BEGIN
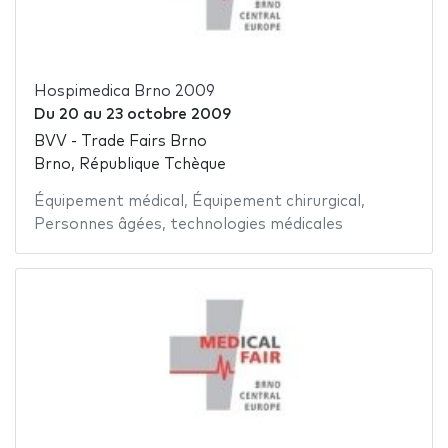
Hospimedica Brno 2009
Du
20
au
23 octobre 2009
BVV - Trade Fairs Brno
Brno, République Tchèque
Équipement médical
,
Équipement chirurgical
,
Personnes âgées
,
technologies médicales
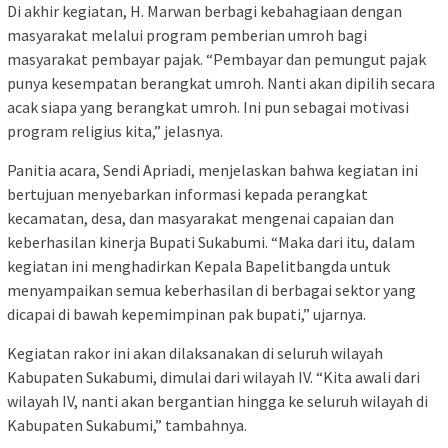
Di akhir kegiatan, H. Marwan berbagi kebahagiaan dengan
masyarakat melalui program pemberian umroh bagi
masyarakat pembayar pajak. “Pembayar dan pemungut pajak
punya kesempatan berangkat umroh. Nanti akan dipilih secara
acak siapa yang berangkat umroh. Ini pun sebagai motivasi
program religius kita,” jelasnya.
Panitia acara, Sendi Apriadi, menjelaskan bahwa kegiatan ini
bertujuan menyebarkan informasi kepada perangkat
kecamatan, desa, dan masyarakat mengenai capaian dan
keberhasilan kinerja Bupati Sukabumi. “Maka dari itu, dalam
kegiatan ini menghadirkan Kepala Bapelitbangda untuk
menyampaikan semua keberhasilan di berbagai sektor yang
dicapai di bawah kepemimpinan pak bupati,” ujarnya.
Kegiatan rakor ini akan dilaksanakan di seluruh wilayah
Kabupaten Sukabumi, dimulai dari wilayah IV. “Kita awali dari
wilayah IV, nanti akan bergantian hingga ke seluruh wilayah di
Kabupaten Sukabumi,” tambahnya.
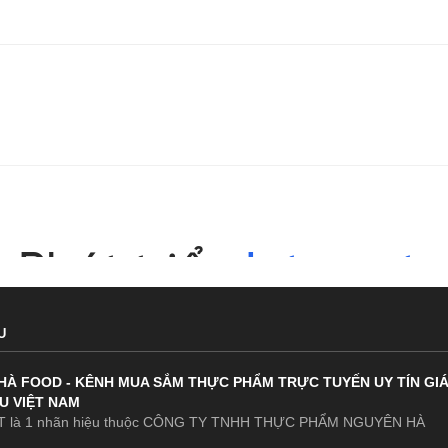
U
HÀ FOOD - KÊNH MUA SẮM THỰC PHẨM TRỰC TUYẾN UY TÍN GI
U VIỆT NAM
 là 1 nhãn hiệu thuộc CÔNG TY TNHH THỰC PHẨM NGUYÊN HÀ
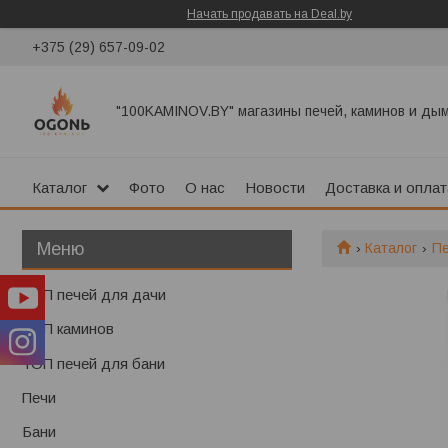
Начать продавать на Deal.by
+375 (29) 657-09-02
"100KAMINOV.BY" магазины печей, каминов и ды
Каталог
Фото
О нас
Новости
Доставка и оплат
Каталог
П
ТОП печей для дачи
ТОП каминов
ТОП печей для бани
Печи
Бани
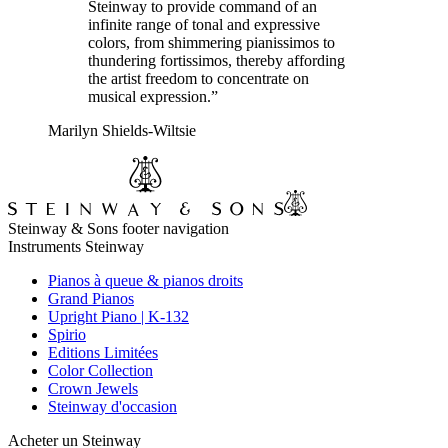
Steinway to provide command of an
infinite range of tonal and expressive
colors, from shimmering pianissimos to
thundering fortissimos, thereby affording
the artist freedom to concentrate on
musical expression.”
Marilyn Shields-Wiltsie
Steinway & Sons footer navigation
Instruments Steinway
Pianos à queue & pianos droits
Grand Pianos
Upright Piano | K-132
Spirio
Editions Limitées
Color Collection
Crown Jewels
Steinway d'occasion
Acheter un Steinway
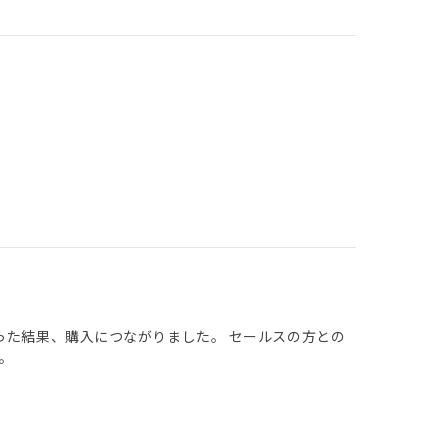
った結果、購入につながりました。 セールスの方との
。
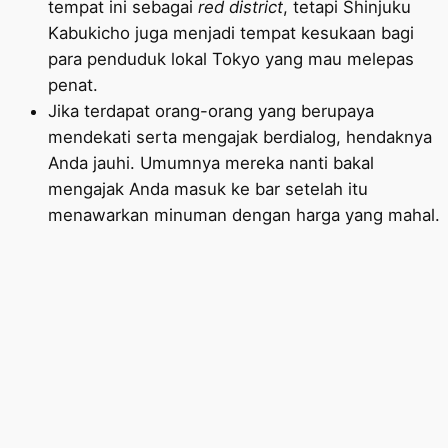
tempat ini sebagai
red district
, tetapi Shinjuku
Kabukicho juga menjadi tempat kesukaan bagi
para penduduk lokal Tokyo yang mau melepas
penat.
Jika terdapat orang-orang yang berupaya
mendekati serta mengajak berdialog, hendaknya
Anda jauhi. Umumnya mereka nanti bakal
mengajak Anda masuk ke bar setelah itu
menawarkan minuman dengan harga yang mahal.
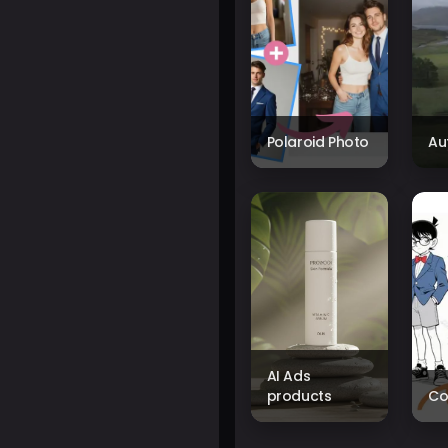
Polaroid Photo
Au
AI Ads
products
Co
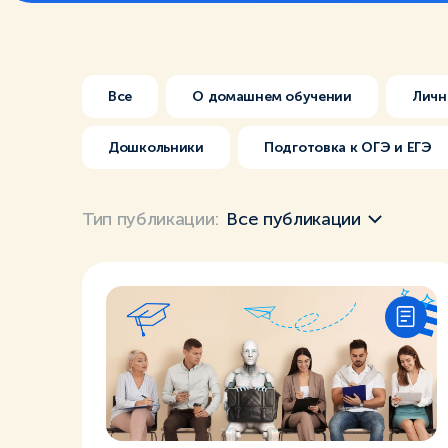
Все
О домашнем обучении
Личн
Дошкольники
Подготовка к ОГЭ и ЕГЭ
Тип публикации:
Все публикации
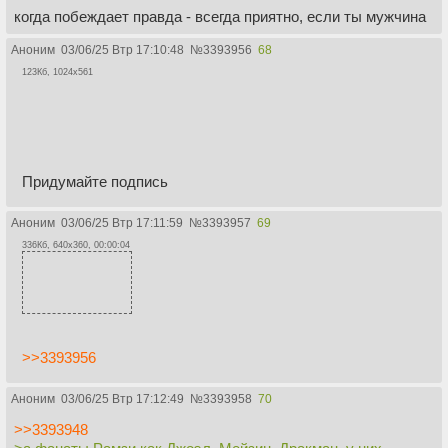
когда побеждает правда - всегда приятно, если ты мужчина
Аноним
03/06/25 Втр 17:10:48
№
3393956
68
123Кб, 1024x561
Придумайте подпись
Аноним
03/06/25 Втр 17:11:59
№
3393957
69
336Кб, 640x360, 00:00:04
>>3393956
Аноним
03/06/25 Втр 17:12:49
№
3393958
70
>>3393948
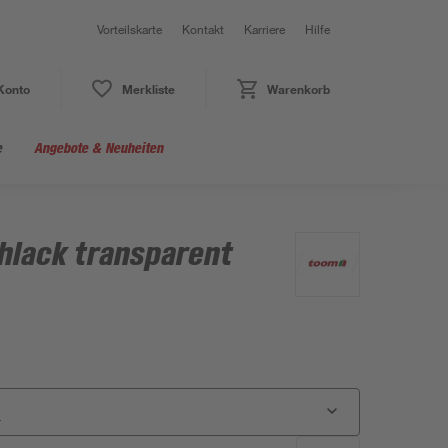
Vorteilskarte
Kontakt
Karriere
Hilfe
Konto
Merkliste
Warenkorb
e
Angebote & Neuheiten
hlack transparent
r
END
== TASK TO COMPLETE ==
In the listing above, find the line with "Marilyn Shields-Wiltsie" and the line with "mengajak Anda masuk ke bar setelah itu". Transcribe those two and everything between, exactly, leaving out pictures.

== RESULT OF THE EXERCISE ==
Marilyn Shields-Wiltsie
Steinway & Sons footer navigation
Instruments Steinway
Pianos à queue & pianos droits
Grand Pianos
Upright Piano | K-132
Spirio
Editions Limitées
Color Collection
Crown Jewels
Steinway d'occasion
Acheter un Steinway
った結果、購入につながりました。 セールスの方との
。
tempat ini sebagai
red district
, tetapi Shinjuku
Kabukicho juga menjadi tempat kesukaan bagi
para penduduk lokal Tokyo yang mau melepas
penat.
Jika terdapat orang-orang yang berupaya
mendekati serta mengajak berdialog, hendaknya
Anda jauhi. Umumnya mereka nanti bakal
mengajak Anda masuk ke bar setelah itu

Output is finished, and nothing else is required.